In the kitchen a worried man with a worried mind walked in and took off his battered Fedora hat that had obviously seen better days. Professor Endlemann glanced with distaste at a pan full of charred eggs, which was gently smoking on the stove.

He had been disconcerted to discover that on his way back from the village he had been followed all the way by the girl he had seen last night as he dumped the body of Hansen. It was serendipity her being there at the right time to be framed for the murder. It could have taken the gaze of the Waterguards off them for a while. Obviously that fool Humba was not as stupid as he seemed to be.

A stranger on Gidi was cause enough for concern, but with the work they were doing… luckily, he had taken a diversion through the woods and lost her, but she would have to be taken care of. He walked to some stone steps at the other end of the room. Descending into the gloominess, he shook his head absentmindedly.




As Endlemann reached a door set into the wall at the foot of the steps, he heard an excited yelp from the other side.
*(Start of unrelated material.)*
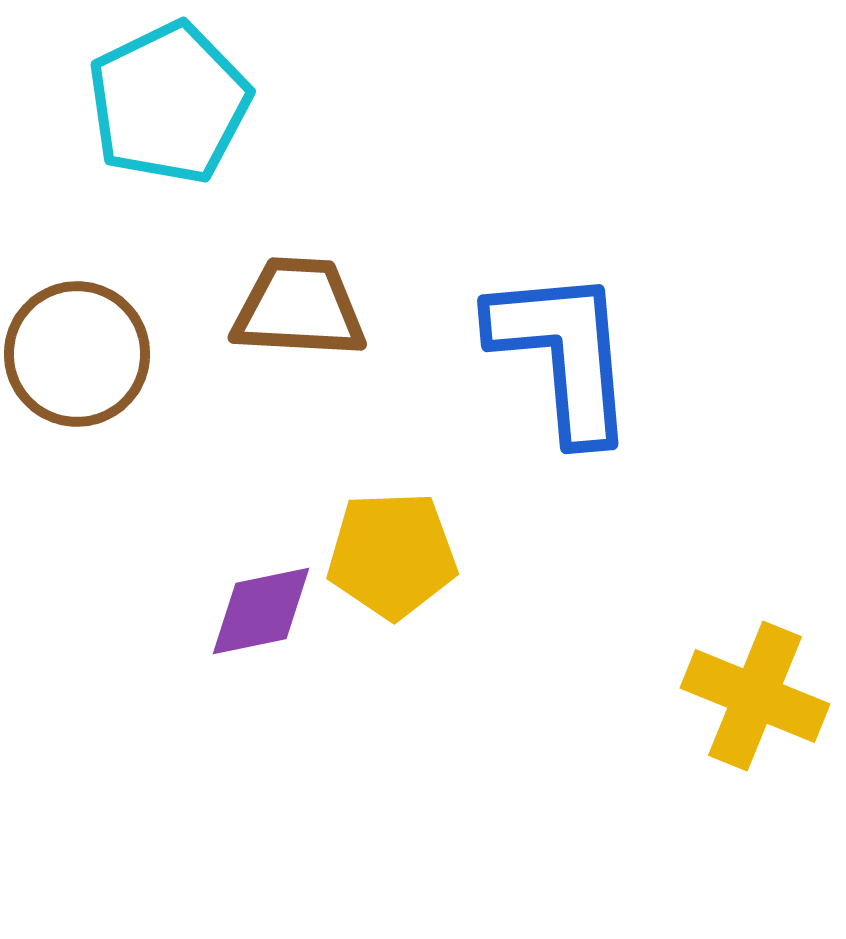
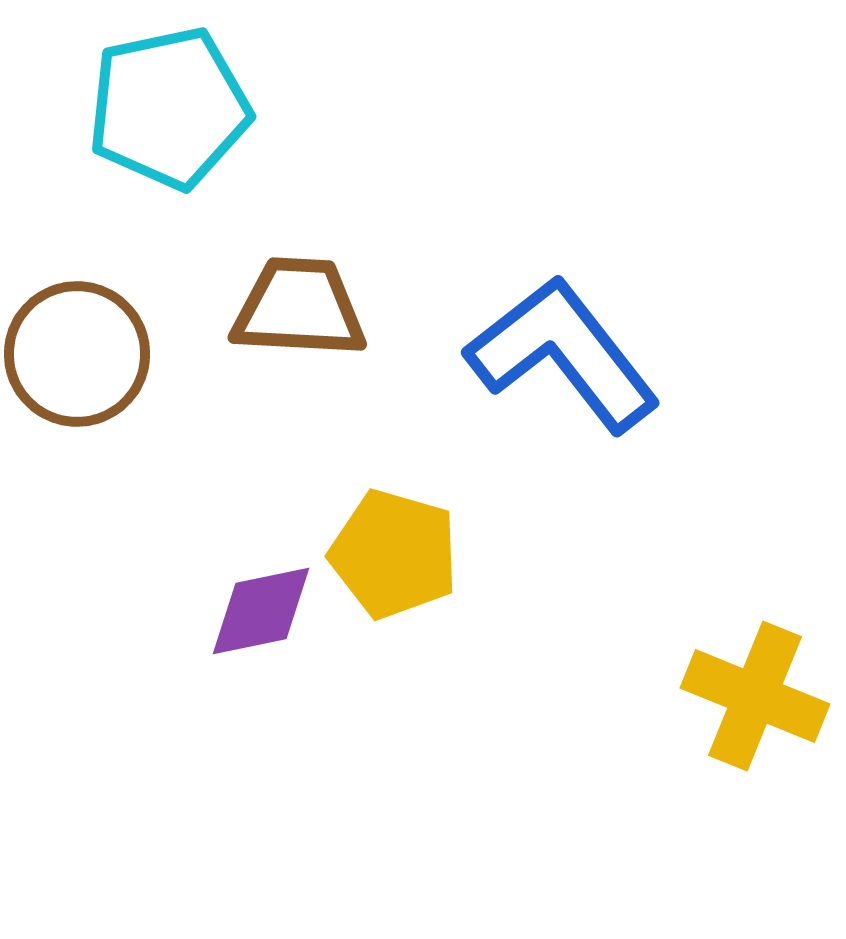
cyan pentagon: moved 5 px down; rotated 14 degrees clockwise
blue L-shape: rotated 33 degrees counterclockwise
yellow pentagon: moved 2 px right, 1 px up; rotated 18 degrees clockwise
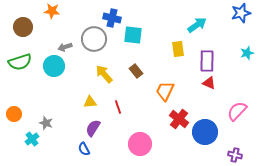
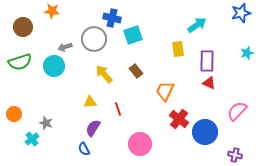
cyan square: rotated 24 degrees counterclockwise
red line: moved 2 px down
Puzzled, he nervously opened the door to see a rapturous Cy, dancing round.

‘Endy!’ Cy screamed. ‘Come and see what’s happened!’

‘What’s happened?’ Endlemann asked nervously, following him. Cy pointed to the tank at the far end of the cellar laboratory. The curtain had been pulled apart.

‘My God! It’s… It’s…’

‘Fabulous!’ exclaimed Cy. ‘Its alive! The Protii is alive!’

In the tank, swimming within the green goo, was a creature, part-insect, part-dinosaur. Skeleton wings were folded back against its thin frame. A tail flicked gently against the sides of the tank, and its mouth bore two pincers, that snapped inaudibly. Most frightening of all, were its bulbous green eyes, which flicked open and stared at them both from within its glass prison. It chittered, and unheard by its two onlookers, came a soft reply, chanting and waiting.

‘Born of anger, born of evil. Born of anger, born of evil…’




Upstairs in Cy’s bedroom, Nick had finished getting dressed. Suddenly, something hit him; a shockwave of pain that rocketed through his entire body. He cried out, and beneath it all, as if sliding under his skin like a sonic vibration, he could hear the words again, this time even more clearly and with ever growing intensity. His mouth moved to echo them.

‘Born of… anger…’ Nick whispered, suddenly calm again. ‘Born of… evil… Yes. Yes, I understand. I can hear you. I’m here. I AM you.’




In the cellar, Cy breathed out and watched the creature in the tank.

‘You shall live again,’ he whispered. ‘You must live again.’

‘How has this happened?’ Endlemann asked, to which Cy simply smiled.

‘I’ve found the key to unlock the power of the Protii,’ he replied. ‘And his name… is Nick.’